May 29, 2019
The Conference Board Consumer Confidence Index improved in May, following an increase in April. The Index now stands at 134.1, up from 129.2 in April. The Present Situation Index – based on consumers’ assessment of current business and labor market conditions – increased from 169.0 to 175.2. The Expectations Index – based on consumers’ short-term outlook for income, business and labor market conditions – increased from 102.7 last month to 106.6 this month, according to the business research group.
The Conference Board’s Senior Director of Economic Indicators Lynn Franco says, “Consumer Confidence posted another gain in May, and is now back to levels seen last fall when the Index was hovering near 18-year highs.
She added, “The increase in the Present Situation Index was driven primarily by employment gains. Expectations regarding the short-term outlook for business conditions and employment improved, but consumers’ sentiment regarding their income prospects was mixed. Consumers expect the economy to continue growing at a solid pace in the short-term, and despite weak retail sales in April, these high levels of confidence suggest no significant pullback in consumer spending in the months ahead.”
Consumers’ assessment of present-day conditions improved further in May.

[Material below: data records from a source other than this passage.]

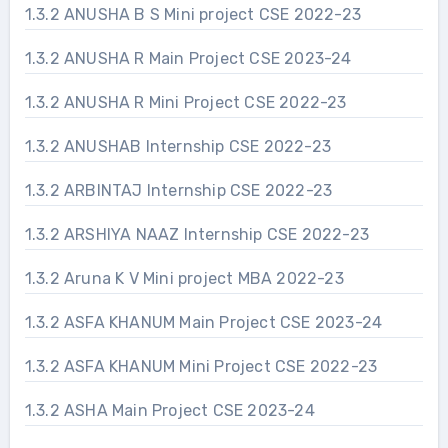
1.3.2 ANUSHA B S Mini project CSE 2022-23
1.3.2 ANUSHA R Main Project CSE 2023-24
1.3.2 ANUSHA R Mini Project CSE 2022-23
1.3.2 ANUSHAB Internship CSE 2022-23
1.3.2 ARBINTAJ Internship CSE 2022-23
1.3.2 ARSHIYA NAAZ Internship CSE 2022-23
1.3.2 Aruna K V Mini project MBA 2022-23
1.3.2 ASFA KHANUM Main Project CSE 2023-24
1.3.2 ASFA KHANUM Mini Project CSE 2022-23
1.3.2 ASHA Main Project CSE 2023-24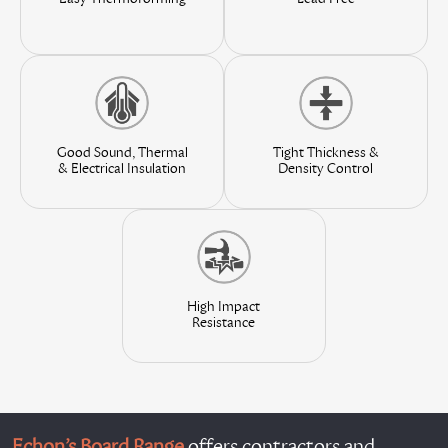
Good Sound, Thermal
Tight Thickness &
& Electrical Insulation
Density Control
High Impact
Resistance
Echon’s Board Range
offers contractors and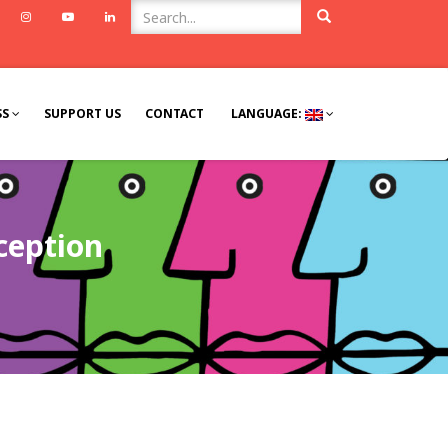
ook
Twitter
Instagram
Youtube
Linkedin
SS
SUPPORT US
CONTACT
LANGUAGE:
ception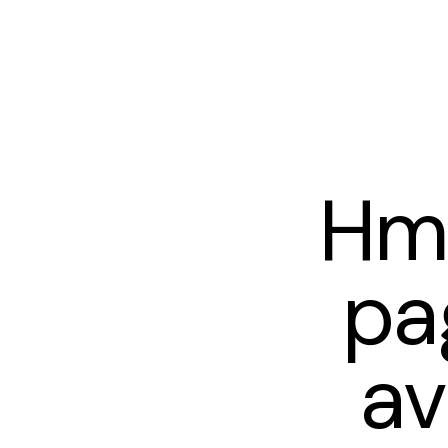
Hm
pa
av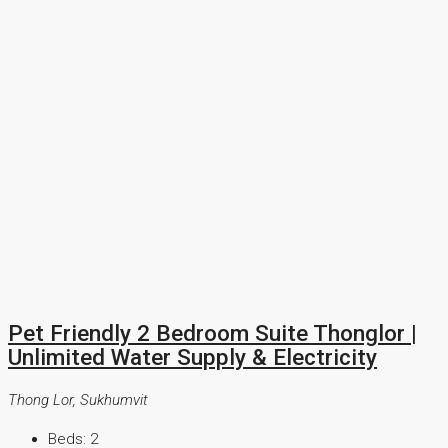
Pet Friendly 2 Bedroom Suite Thonglor |
Unlimited Water Supply & Electricity
Thong Lor, Sukhumvit
Beds:
2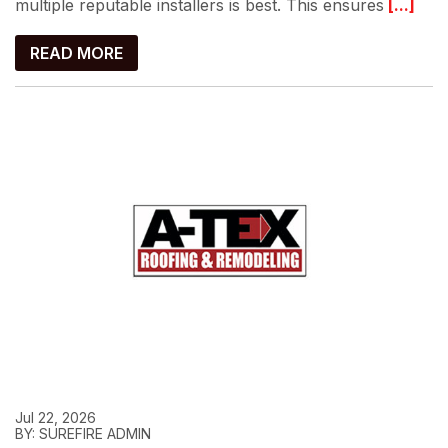
multiple reputable installers is best. This ensures
[...]
READ MORE
Jul 22, 2026
BY: SUREFIRE ADMIN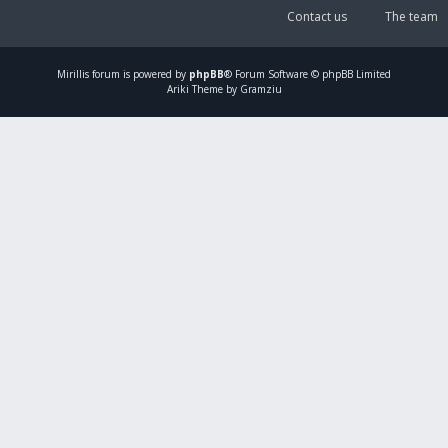
Contact us
The team
Mirillis
forum is powered by
phpBB
® Forum Software © phpBB Limited
Ariki Theme by Gramziu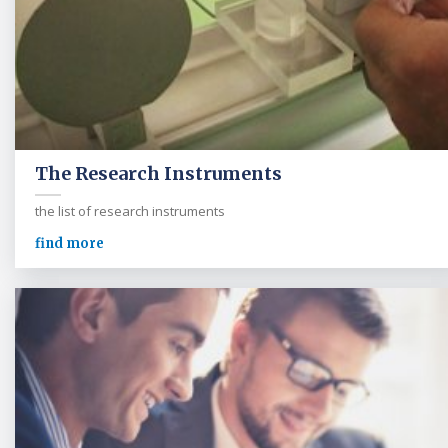
The Research Instruments
the list of research instruments
find more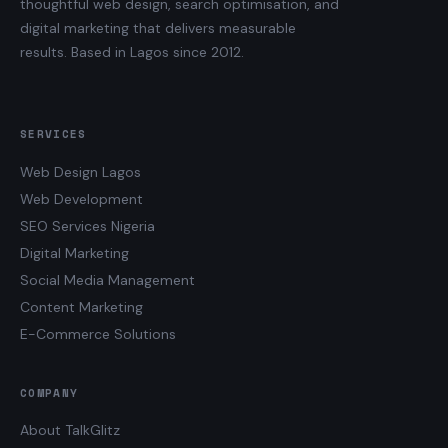
thoughtful web design, search optimisation, and
digital marketing that delivers measurable
results. Based in Lagos since 2012.
SERVICES
Web Design Lagos
Web Development
SEO Services Nigeria
Digital Marketing
Social Media Management
Content Marketing
E-Commerce Solutions
COMPANY
About TalkGlitz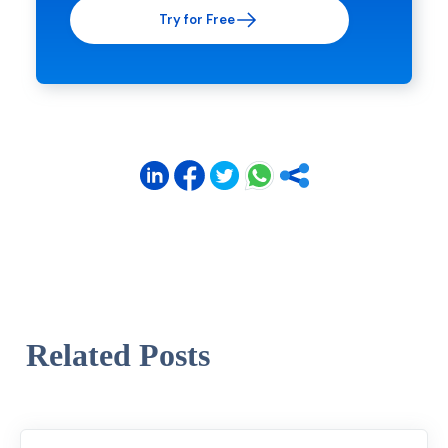
Try for Free
Related Posts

Those stating business conditions are “good” increased from 37.6% to 38.3%, while those saying business conditions are “bad” decreased from 11.3% to 10.2%. Consumers’ assessment of the labor market was also more positive. The percentage of consumers stating jobs are “plentiful” increased from 46.5% to 47.2%, while those claiming jobs are “hard to get” declined from 13.3% to 10.9%.
The Conference Board think tank reports consumers expressed greater optimism about the short-term outlook in May, too. The percentage of consumers expecting business conditions will be better six months from now increased from 19.4% to 21.9%, while those expecting business conditions will worsen declined from 9% to 8.4%.
Meanwhile, on the labor front, consumers outlook was also more favorable. The proportion expecting more jobs in the months ahead increased from 16.7% to 19.2%, while those anticipating fewer jobs declined from 13.2% to 12.5%.